Nearly eight years later, on January 8, 2009, at General Philip Kearny School in Philadelphia, President Bush delivered his last policy speech. This one was also on education and timed to coincide with the seventh anniversary of the signing of NCLB. In the speech, Bush retraced the origins of the landmark education law, which included a conversation with a high school history teacher who told him that his students could not read.
He also pointed to the law as an example of how Democrats and Republicans can come together in the name of reform; he took the opportunity to thank Senators Edward M. Kennedy (D-MA) and Judd Gregg (R-NH), as well as Congressmen George Miller (D-CA) and John Boehner (R-OH), with whom he worked to get the legislation passed. “I believe that in signing that bill we enacted the most sweeping education reforms in a long, long time,” Bush said.
Bush addressed some common complaints about the law, but stressed that there was no debating NCLB’s results. Specifically, he mentioned having accountability plans in all fifty states, disaggregated data, a focus on the achievement gap, highly qualified teachers, and research-proven strategies for reading instruction. Bush also highlighted the Teacher Incentive Fund, the law’s supplemental services provision, and greater numbers of charter schools as evidence of the law’s success. “The most important result of the No Child Left Behind is this: Fewer students are falling behind; more students are achieving high standards,” Bush said.

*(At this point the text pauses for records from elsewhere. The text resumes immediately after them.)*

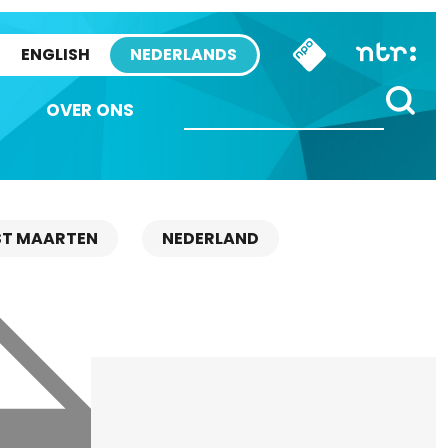
ENGLISH
NEDERLANDS
OVER ONS
ST MAARTEN
NEDERLAND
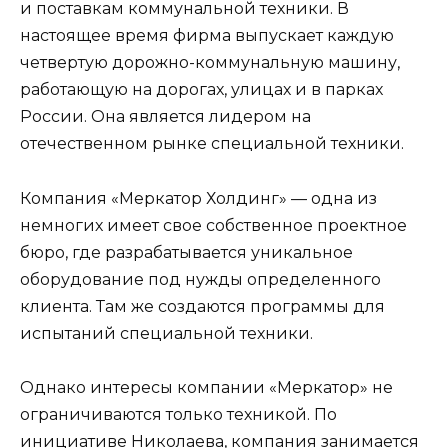
и поставкам коммунальной техники. В
настоящее время фирма выпускает каждую
четвертую дорожно-коммунальную машину,
работающую на дорогах, улицах и в парках
России. Она является лидером на
отечественном рынке специальной техники.
Компания «Меркатор Холдинг» — одна из
немногих имеет свое собственное проектное
бюро, где разрабатывается уникальное
оборудование под нужды определенного
клиента. Там же создаются программы для
испытаний специальной техники.
Однако интересы компании «Меркатор» не
ограничиваются только техникой. По
инициативе Николаева, компания занимается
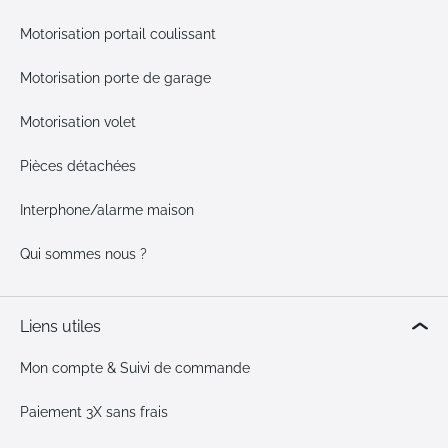
Motorisation portail coulissant
Motorisation porte de garage
Motorisation volet
Pièces détachées
Interphone/alarme maison
Qui sommes nous ?
Liens utiles
Mon compte & Suivi de commande
Paiement 3X sans frais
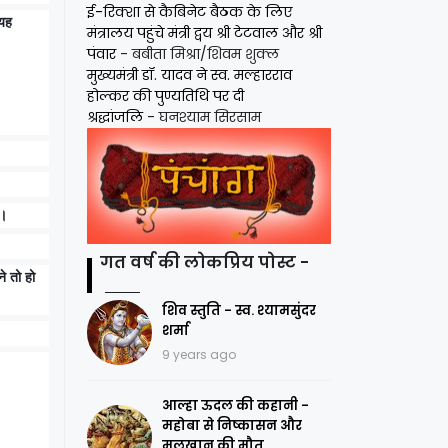
ई-रिक्शा से कैबिनेट बैठक के लिए
 यह
मंत्रालय पहुंचे मंत्री द्वय श्री टेटवाल और श्री
पंवार
- बबीता मिश्रा/शिवम शुक्ल
मुख्यमंत्री डॉ. यादव ने स्व. मल्हारराव
होल्कर की पुण्यतिथि पर दी
श्रद्धांजलि
- घनश्याम सिरसाम
ै।
गत वर्ष की लोकप्रिय पोस्ट -
े तो हो
शिव स्तुति - स्व. श्यामसुंदर
शर्मा
9 years ago
आल्हा ऊदल की कहानी -
महोबा से निष्कासन और
मलखान की मौत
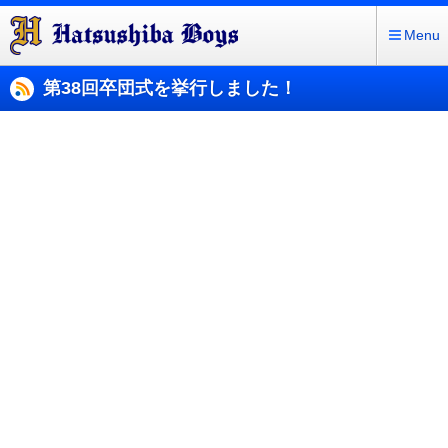
Menu
第38回卒団式を挙行しました！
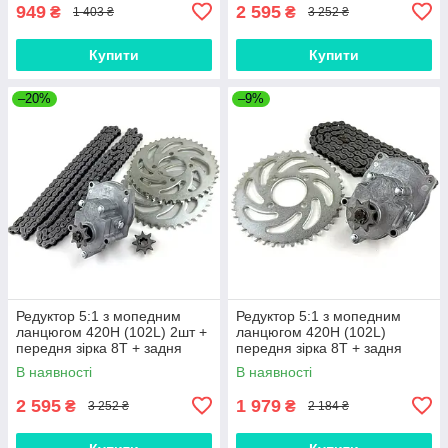
949
2 595
₴
₴
1 403 ₴
3 252 ₴
Купити
Купити
–20%
–9%
Редуктор 5:1 з мопедним
Редуктор 5:1 з мопедним
ланцюгом 420H (102L) 2шт +
ланцюгом 420H (102L)
передня зірка 8T + задня
передня зірка 8T + задня
зірка 41T 2шт
зірка 41T
В наявності
В наявності
2 595
1 979
₴
₴
3 252 ₴
2 184 ₴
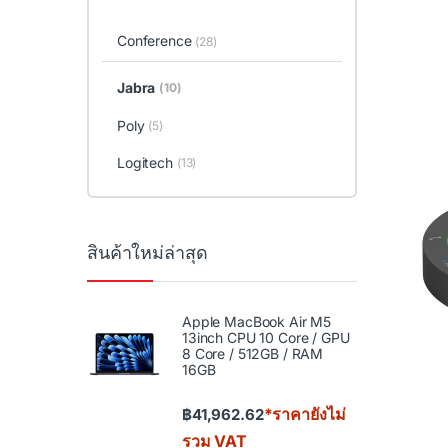
Conference
(28)
Jabra
(10)
Poly
(5)
Logitech
(13)
สินค้าใหม่ล่าสุด
Apple MacBook Air M5
13inch CPU 10 Core / GPU
8 Core / 512GB / RAM
16GB
*ราคายังไม่
฿
41,962.62
รวม VAT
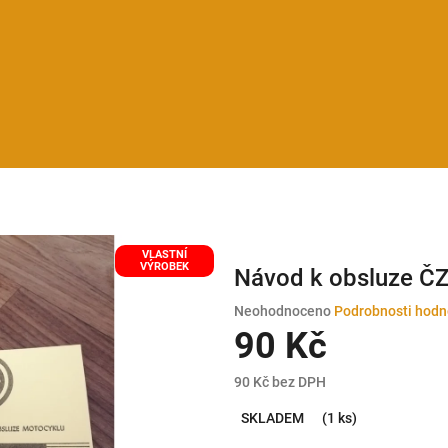
VLASTNÍ
VÝROBEK
Návod k obsluze ČZ
Průměrné
Neohodnoceno
Podrobnosti hodn
hodnocení
90 Kč
produktu
je
90 Kč bez DPH
0,0
Měrná
z
SKLADEM
(1 ks)
cena:
5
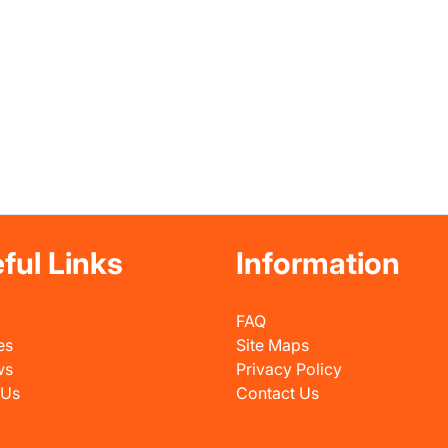
ful Links
Information
FAQ
es
Site Maps
ws
Privacy Policy
 Us
Contact Us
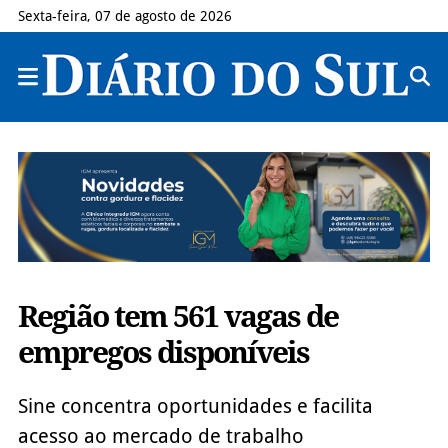
Sexta-feira, 07 de agosto de 2026
Região tem 561 vagas de
empregos disponíveis
Sine concentra oportunidades e facilita
acesso ao mercado de trabalho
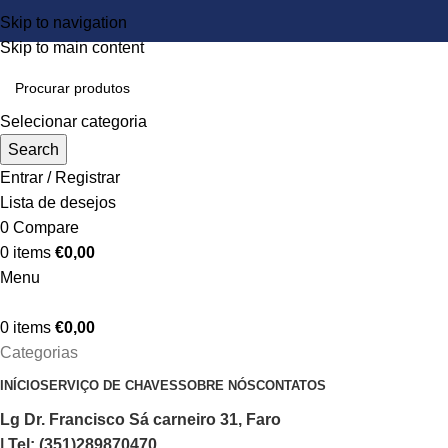
Skip to navigation
Skip to main content
Selecionar categoria
Search
Entrar / Registrar
Lista de desejos
0
Compare
0
items
€
0,00
Menu
0
items
€
0,00
Categorias
INÍCIO
SERVIÇO DE CHAVES
SOBRE NÓS
CONTATOS
Lg Dr. Francisco Sá carneiro 31, Faro
| Tel: (351)289870470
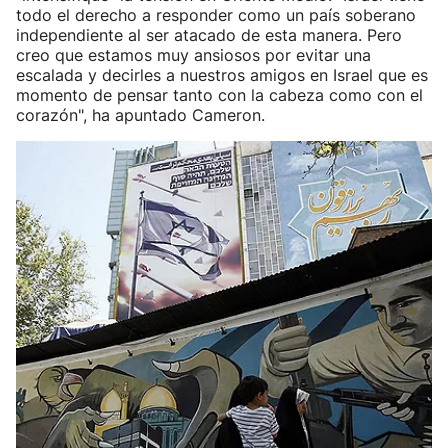
todo el derecho a responder como un país soberano
independiente al ser atacado de esta manera. Pero
creo que estamos muy ansiosos por evitar una
escalada y decirles a nuestros amigos en Israel que es
momento de pensar tanto con la cabeza como con el
corazón", ha apuntado Cameron.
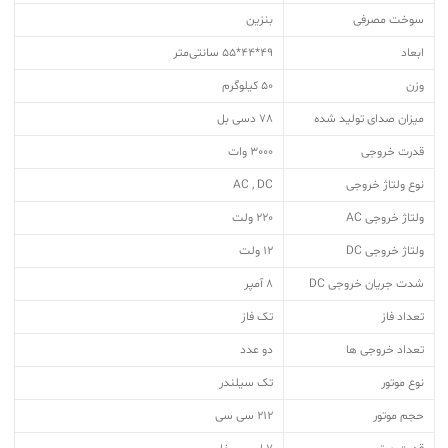
سوخت مصرفی
بنزین
ابعاد
49*44*55 سانتی‌متر
وزن
50 کیلوگرم
میزان صدای تولید شده
78 دسی بل
قدرت خروجی
3000 وات
نوع ولتاژ خروجی
AC , DC
ولتاژ خروجی AC
220 ولت
ولتاژ خروجی DC
12 ولت
شدت جریان خروجی DC
8 آمپر
تعداد فاز
تک فاز
تعداد خروجی ها
دو عدد
نوع موتور
تک سیلندر
حجم موتور
212 سی سی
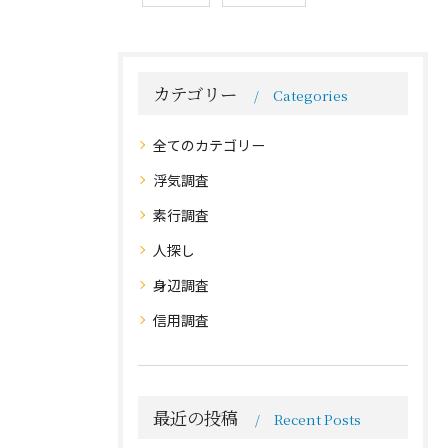
カテゴリー
Categories
全てのカテゴリー
浮気調査
素行調査
人探し
身辺調査
信用調査
最近の投稿
Recent Posts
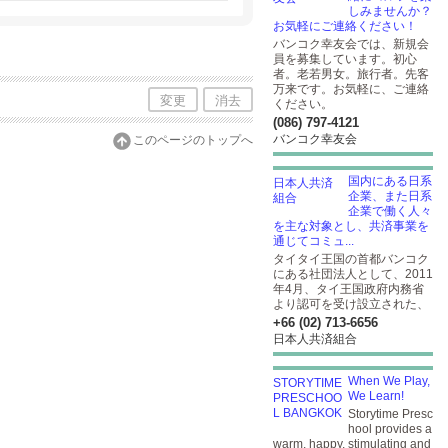
しみませんか？
お気軽にご連絡ください！
バンコク幸友会では、新規会
員を募集しています。初心
者。老若男女。旅行者。先客
万来です。お気軽に、ご連絡
変更
消去
ください。
(086) 797-4121
バンコク幸友会
このページのトップへ
国内にある日系
企業、また日系
企業で働く人々
を主な対象とし、共済事業を
通じてコミュ...
タイタイ王国の首都バンコク
にある社団法人として、2011
年4月、タイ王国政府内務省
より認可を受け設立された、
+66 (02) 713-6656
日本人共済組合
When We Play,
We Learn!
Storytime Presc
hool provides a
warm, happy, stimulating and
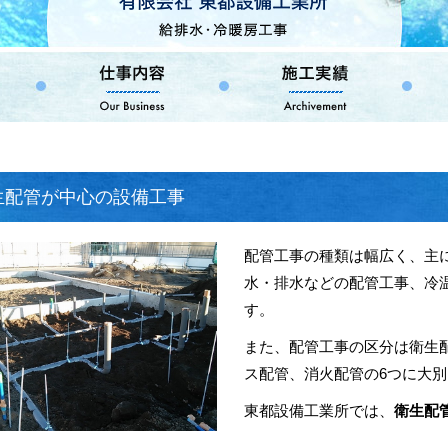
生配管が中心の設備工事
配管工事の種類は幅広く、主
水・排水などの配管工事、冷
す。
また、配管工事の区分は衛生
ス配管、消火配管の6つに大
東都設備工業所では、
衛生配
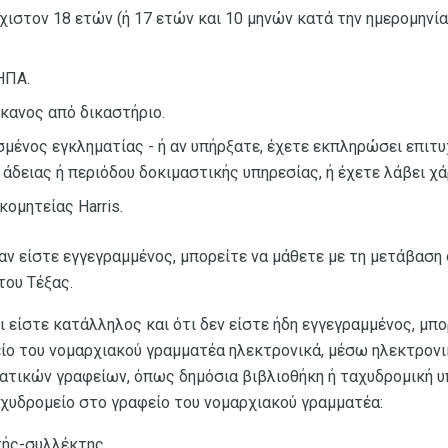
χιστον 18 ετών (ή 17 ετών και 10 μηνών κατά την ημερομηνί
ΗΠΑ.
ίκανος από δικαστήριο.
σμένος εγκληματίας - ή αν υπήρξατε, έχετε εκπληρώσει επιτ
άδειας ή περιόδου δοκιμαστικής υπηρεσίας, ή έχετε λάβει χ
κομητείας Harris.
 αν είστε εγγεγραμμένος, μπορείτε να μάθετε με τη μετάβαση
ου Τέξας.
ι είστε κατάλληλος και ότι δεν είστε ήδη εγγεγραμμένος, μπ
ίο του νομαρχιακού γραμματέα ηλεκτρονικά, μέσω ηλεκτρονι
ατικών γραφείων, όπως δημόσια βιβλιοθήκη ή ταχυδρομική υ
αχυδρομείο στο γραφείο του νομαρχιακού γραμματέα:
τής-συλλέκτης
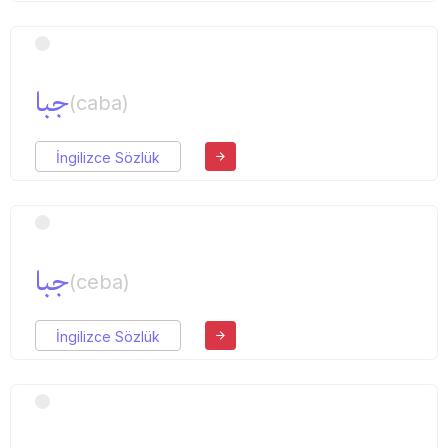
جبا
(caba)
İngilizce Sözlük
جبا
(ceba)
İngilizce Sözlük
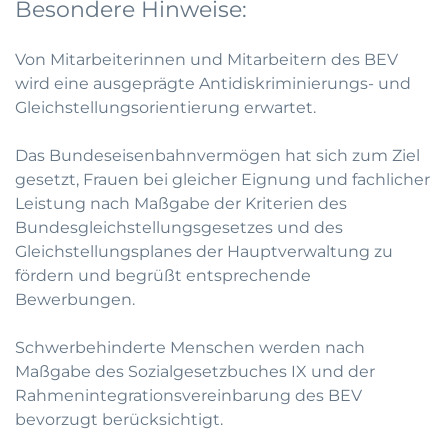
Besondere Hinweise:
Von Mitarbeiterinnen und Mitarbeitern des BEV
wird eine ausgeprägte Antidiskriminierungs- und
Gleichstellungsorientierung erwartet.
Das Bundeseisenbahnvermögen hat sich zum Ziel
gesetzt, Frauen bei gleicher Eignung und fachlicher
Leistung nach Maßgabe der Kriterien des
Bundesgleichstellungsgesetzes und des
Gleichstellungsplanes der Hauptverwaltung zu
fördern und begrüßt entsprechende
Bewerbungen.
Schwerbehinderte Menschen werden nach
Maßgabe des Sozialgesetzbuches IX und der
Rahmenintegrationsvereinbarung des BEV
bevorzugt berücksichtigt.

At the end of his speech, Bush addressed the individuals responsible for NCLB’s future, urging the Congress to strengthen and reauthorize the law. “There is a growing consensus across the country that now is not the time to water down standards or to roll back accountability,” Bush said. “I call upon those who can determine the fate of No Child Left Behind in the future to stay strong in the face of criticism, to not weaken the law—because in weakening the law, you weaken the chance for a child to succeed in America—but to strengthen the law for the sake of every child.”